Aqui, a liberdade do falante para perseguir suas necessidades expressivas costuma ser uma regra valiosa, mesmo porque é comum que a falta de exemplos regulatórios o obrigue a improvisar. O “arrá” da leitora – que todo mundo conhece e que tem sobretudo o sentido, acrescento eu, de pontuar um flagrante, como em “arrá, eu sabia que ia encontrá-lo aqui!” – não aparece nos dicionários. E agora?
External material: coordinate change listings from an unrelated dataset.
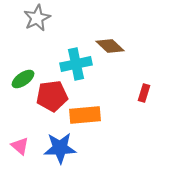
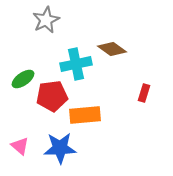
gray star: moved 9 px right, 2 px down
brown diamond: moved 2 px right, 3 px down; rotated 8 degrees counterclockwise
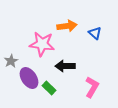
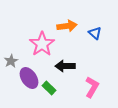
pink star: rotated 30 degrees clockwise
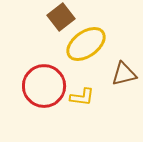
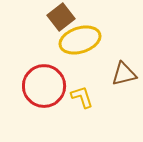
yellow ellipse: moved 6 px left, 4 px up; rotated 18 degrees clockwise
yellow L-shape: rotated 115 degrees counterclockwise
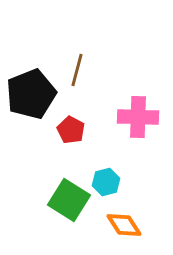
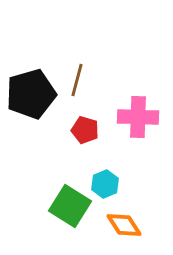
brown line: moved 10 px down
black pentagon: rotated 6 degrees clockwise
red pentagon: moved 14 px right; rotated 12 degrees counterclockwise
cyan hexagon: moved 1 px left, 2 px down; rotated 8 degrees counterclockwise
green square: moved 1 px right, 6 px down
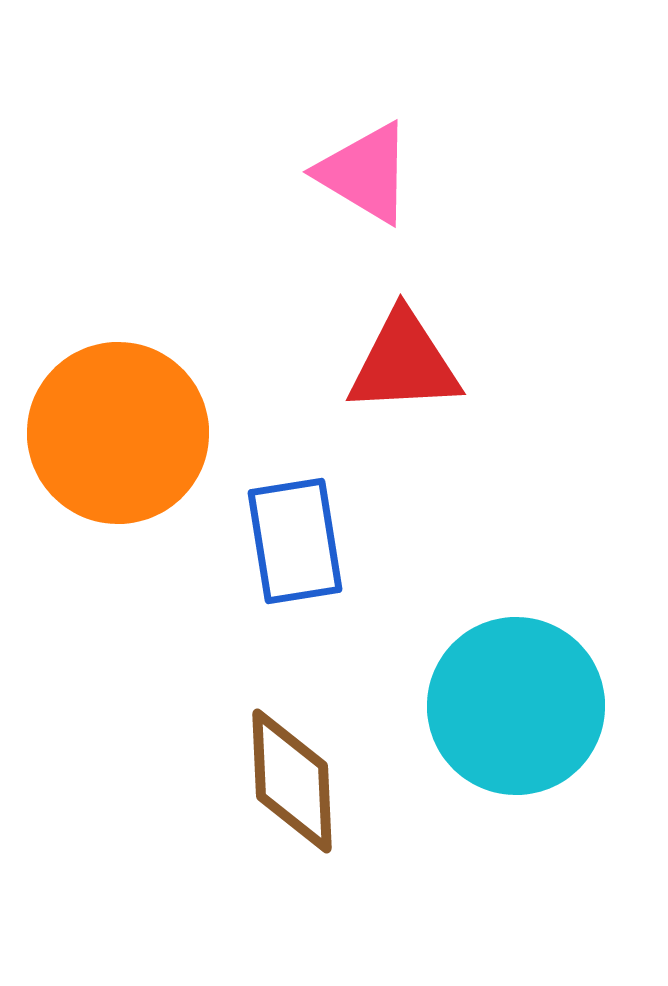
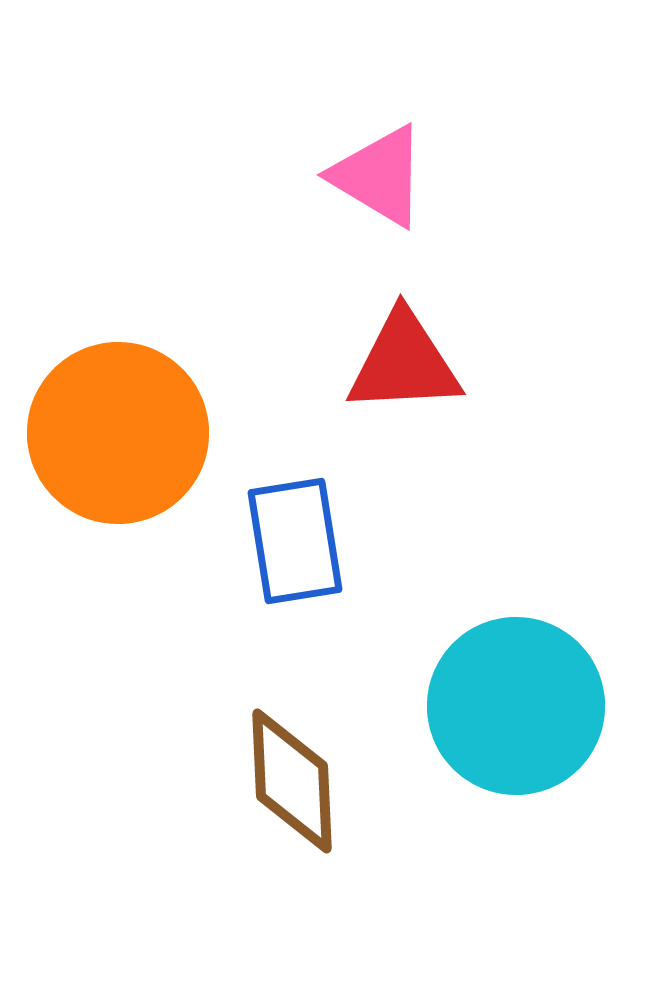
pink triangle: moved 14 px right, 3 px down
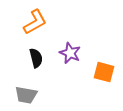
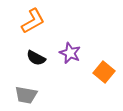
orange L-shape: moved 2 px left, 1 px up
black semicircle: rotated 132 degrees clockwise
orange square: rotated 25 degrees clockwise
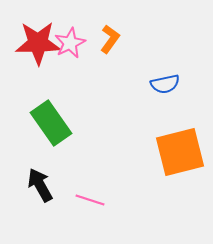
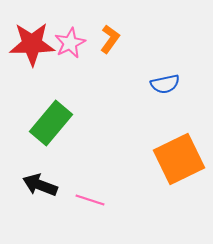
red star: moved 6 px left, 1 px down
green rectangle: rotated 75 degrees clockwise
orange square: moved 1 px left, 7 px down; rotated 12 degrees counterclockwise
black arrow: rotated 40 degrees counterclockwise
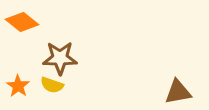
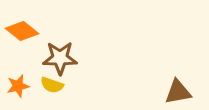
orange diamond: moved 9 px down
orange star: rotated 25 degrees clockwise
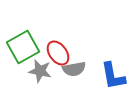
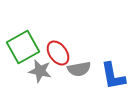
gray semicircle: moved 5 px right
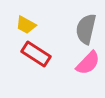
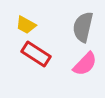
gray semicircle: moved 3 px left, 2 px up
pink semicircle: moved 3 px left, 1 px down
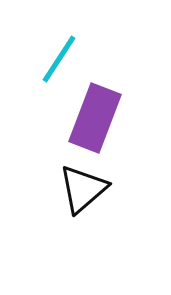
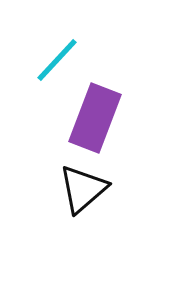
cyan line: moved 2 px left, 1 px down; rotated 10 degrees clockwise
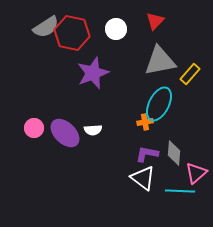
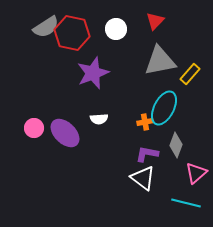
cyan ellipse: moved 5 px right, 4 px down
white semicircle: moved 6 px right, 11 px up
gray diamond: moved 2 px right, 8 px up; rotated 15 degrees clockwise
cyan line: moved 6 px right, 12 px down; rotated 12 degrees clockwise
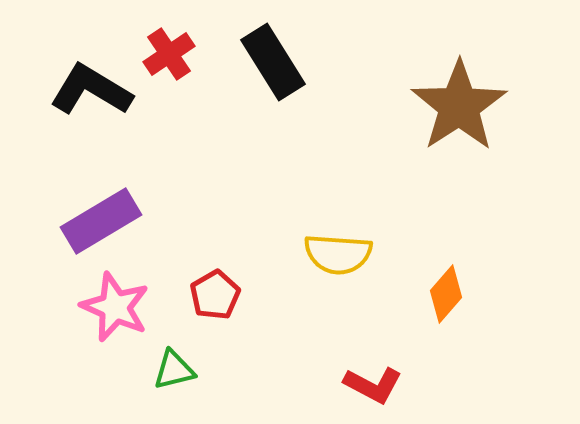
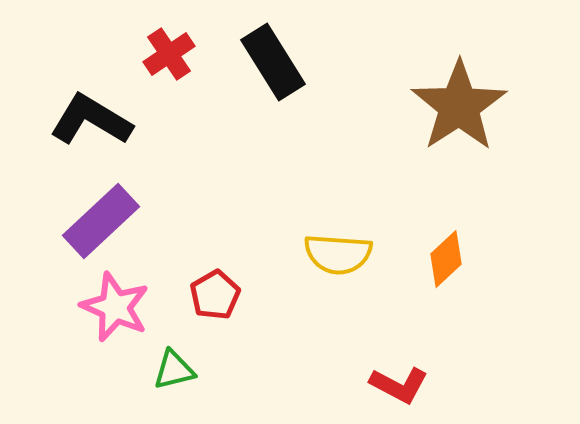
black L-shape: moved 30 px down
purple rectangle: rotated 12 degrees counterclockwise
orange diamond: moved 35 px up; rotated 6 degrees clockwise
red L-shape: moved 26 px right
Simples: basta usar o bom senso. Como se vê, eu já fiz minha opção por “arrá”, mas com base em que condenaria, por exemplo, a grafia “harrá”? “Ahá” e “a-há” me parecem mais questionáveis, por suporem para o agá uma sonoridade que é do inglês e não do português, mas também são formas encontradas por aí.
Sim, há interjeições de diversos tipos, inclusive as que são derivadas de vocábulos, como “viva”. Entre as mais indomáveis – como a que Maria Diva nos trouxe e que o Houaiss considera semelhantes a “elementos não lingüísticos ou supralingüísticos como os gestos, a entonação etc.” – também existem muitas que já tiveram sua grafia sedimentada pelo uso: ah, hein, ai, psiu etc. Mas vale lembrar que isso não se deu sem conflito e que não há leis morfológicas sacrossantas por trás das formas que prevaleceram. Por muito tempo, o “hem” e o “hein” se enfrentaram nas páginas de livros e jornais, antes que o último pudesse ser declarado vencedor. Luta parecida se dá ainda hoje entre o “hã” e o “ahn”, o “hmm” e o “hum”.
Ah, mas toda essa conversa parece um tanto, digamos, infantil? Justamente. Quando lidamos com a expressividade bruta de interjeições e onomatopeias, temos mais do que nunca a possibilidade de brincar com a língua. E isso é muito bom.